Similarly, no inline style tags are added by unknown providers. Thus, you do not need to declare the "unsafe-inline" keyword against the style-src directive.

note

Please note that the generated Angular app supports strict CSP. The preview app does not support strict CSP. Keywords like "unsafe-eval" and "unsafe-inline" are still required during Preview mode.

Enabling CSP in WaveMaker apps

WaveMaker apps support supplying CSP via HTTP response headers while serving the index.html file. You can configure it as part of the maven profile and have different policies for different profiles.
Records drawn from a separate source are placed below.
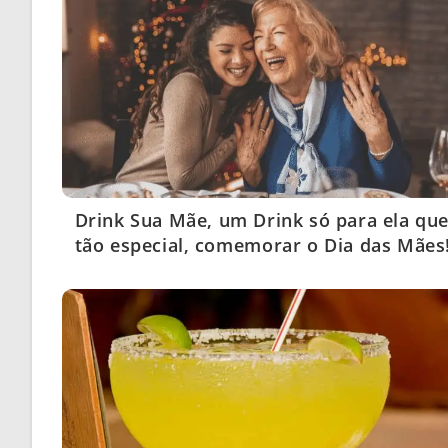
Drink Sua Mãe, um Drink só para ela que
tão especial, comemorar o Dia das Mães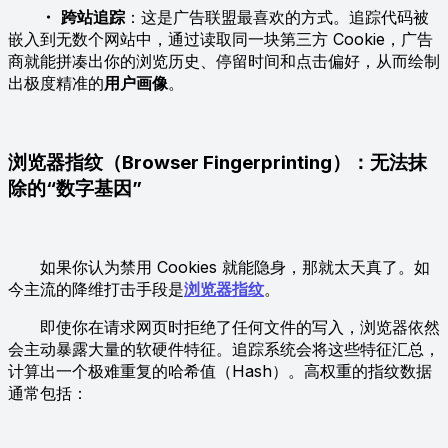
・
跨站追踪
：这是广告联盟最喜欢的方式。追踪代码被
嵌入到无数个网站中，通过读取同一块第三方 Cookie，广告
商就能拼凑出你的浏览历史、停留时间和点击偏好，从而绘制
出极度精准的
用户画像
。
浏览器指纹（Browser Fingerprinting）：无法抹
除的“数字基因”
如果你认为禁用 Cookies 就能隐身，那就太天真了。如
今主流的降维打击手段是
浏览器指纹
。
即使你在请求网页时拒绝了任何文件的写入，浏览器依然
会主动暴露大量的软硬件特征。追踪系统会将这些特征汇总，
计算出一个极难重复的哈希值（Hash）。高权重的指纹数据
通常包括：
This makes whitelisting resource providers easy and configurable as per the profile.

Content Security Policy Properties

From WaveMaker 10.15 onwards, two new properties are introduced in the maven config profile to configure CSP.
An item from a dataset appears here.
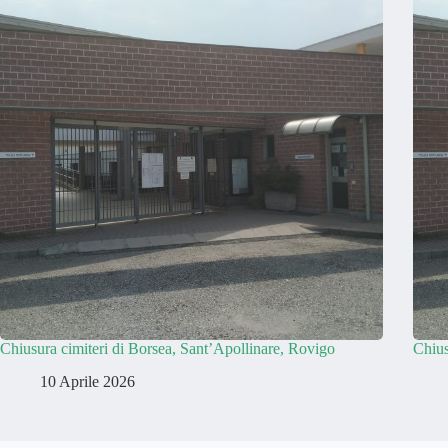
Chiusura cimiteri di Borsea, Sant’Apollinare, Rovigo
Chius
10 Aprile 2026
  • security.general.csp.enabled
  • security.general.csp.policy

Example Policy

To enable CSP for the deployment profile, perform the following steps:

  1. Edit the deployment.properties file in the project as follows:
security.general.csp.enabled=true
security.general.csp.policy=script-src 'self'; style-src 'self' 'nonce-${NONCE_VALUE}'; default-src 'self'
  1. In the index.html file, add a meta tag inside the head tag as follows:
<meta name="CSP-NONCE" content="${NONCE_VALUE}">
  1. Deploy and test
note

The policy above is a sample one. You can provide your own policy against the property security.general.csp.policy

${NONCE_VALUE}

What is ${NONCE_VALUE}

If you notice, an additional keyword is mentioned against the style-src directive, nonce-${NONCE_VALUE}. This is a placeholder for the WaveMaker backend to generate a random nonce value and supply the same to the browser on every page refresh. Without this, widgets based on specific 3rd party libs like nvd3, ngx-bs, etc. will not work properly.

How it works

WaveMaker runtime uses certain 3rd party open source libraries like ngx-bootstrap, nvd3, etc. These libraries add inline style tags, which the browser will block unless unsafe-inline is declared against the style-src directive in the CSP. If that is done, the web app becomes vulnerable to XSS attacks from unknown sources.

Solution

To solve this issue, we use the concept of a nonce, where a random keyword is generated at the backend, which will be supplied to the browser in the CSP. Now, the browser will only allow those inline style tags with this nonce as an attribute. WaveMaker runtime supplies nonce to all its available 3rd party libs, thus, safely whitelisting inline styles added by these trusted sources. The meta tag with CSP-NONCE is required to read the nonce value by JS runtime.

Exception Scenarios

By default, WaveMaker apps do not require special keywords like 'unsafe-eval' and 'unsafe-inline' for the script-src directive. But there are a few scenarios where the app will not work without these keywords.

These are:

  • When Dynamic DataTable is used, 'unsafe-eval' is required against the script-src directive.
  • When Dynamic form is used, 'unsafe-eval' is required against the script-src directive.
  • When the Richtext editor widget is used, 'unsafe-inline' is required against the style-src directive. This widget uses open source library summernote, which is heavily jQuery based and applies inline styles.